Give the number of lines in the following entries that contain the word "CRIT", with nothing added.

**Page-level text extractions**
◆ ◆ ◆ ◆ ◆ ◆ ◆
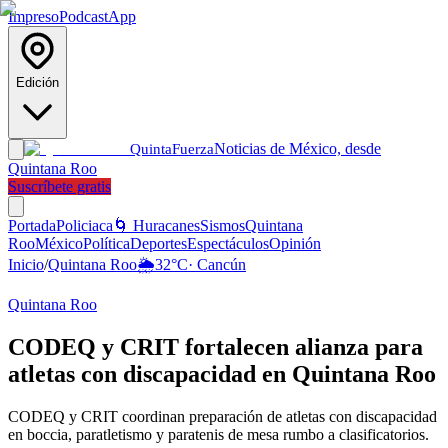
Impreso
Podcast
App
Edición
Noticias de México, desde
Quinta
Fuerza
Quintana Roo
Suscríbete gratis
Portada
Policiaca
🌀 Huracanes
Sismos
Quintana
Roo
México
Política
Deportes
Espectáculos
Opinión
Inicio
/
Quintana Roo
🌦️
32
°C
·
Cancún
Quintana Roo
CODEQ y CRIT fortalecen alianza para
atletas con discapacidad en Quintana Roo
CODEQ y CRIT coordinan preparación de atletas con discapacidad
en boccia, paratletismo y paratenis de mesa rumbo a clasificatorios.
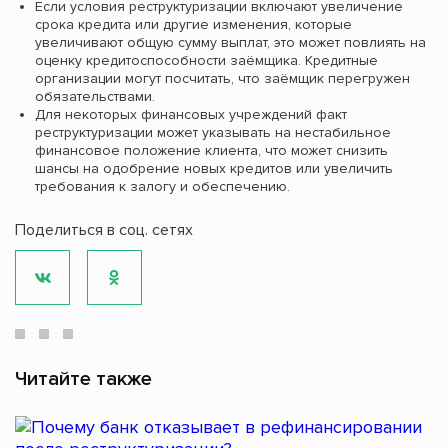
Если условия реструктуризации включают увеличение
срока кредита или другие изменения, которые
увеличивают общую сумму выплат, это может повлиять на
оценку кредитоспособности заёмщика. Кредитные
организации могут посчитать, что заёмщик перегружен
обязательствами.
Для некоторых финансовых учреждений факт
реструктуризации может указывать на нестабильное
финансовое положение клиента, что может снизить
шансы на одобрение новых кредитов или увеличить
требования к залогу и обеспечению.
Поделиться в соц. сетях
Читайте также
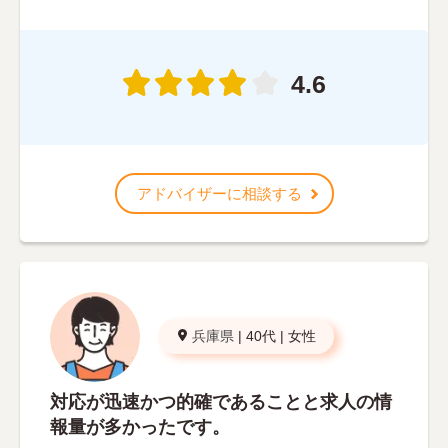
4.6
アドバイザーに相談する
兵庫県
|
40代
|
女性
対応が迅速かつ的確であることと求人の情
報量が多かったです。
◆ ◆ ◆ ◆ ◆ ◆ ◆
**Solved problem**
2